## WHAT YOU HAVE TO DO
All records must be quoted exactly. Omit the pictures.

(Data items)
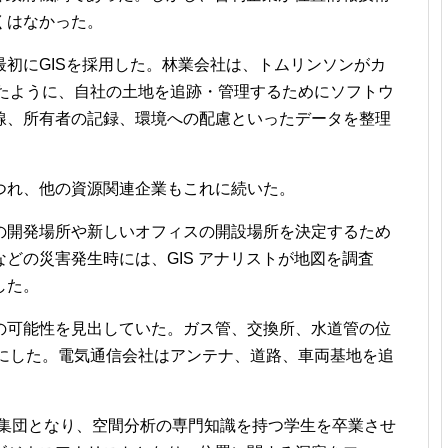
くはなかった。
初にGISを採用した。林業会社は、トムリンソンがカ
用したように、自社の土地を追跡・管理するためにソフトウ
線、所有者の記録、環境への配慮といったデータを整理
つれ、他の資源関連企業もこれに続いた。
の開発場所や新しいオフィスの開設場所を決定するため
どの災害発生時には、GIS アナリストが地図を調査
した。
の可能性を見出していた。ガス管、交換所、水道管の位
確実にした。電気通信会社はアンテナ、道路、車両基地を追
頭脳集団となり、空間分析の専門知識を持つ学生を卒業させ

## EXERCISE SOLUTION
くはなかった。
初にGISを採用した。林業会社は、トムリンソンがカ
用したように、自社の土地を追跡・管理するためにソフトウ
線、所有者の記録、環境への配慮といったデータを整理
つれ、他の資源関連企業もこれに続いた。
の開発場所や新しいオフィスの開設場所を決定するため
どの災害発生時には、GIS アナリストが地図を調査
した。
の可能性を見出していた。ガス管、交換所、水道管の位
確実にした。電気通信会社はアンテナ、道路、車両基地を追
頭脳集団となり、空間分析の専門知識を持つ学生を卒業させ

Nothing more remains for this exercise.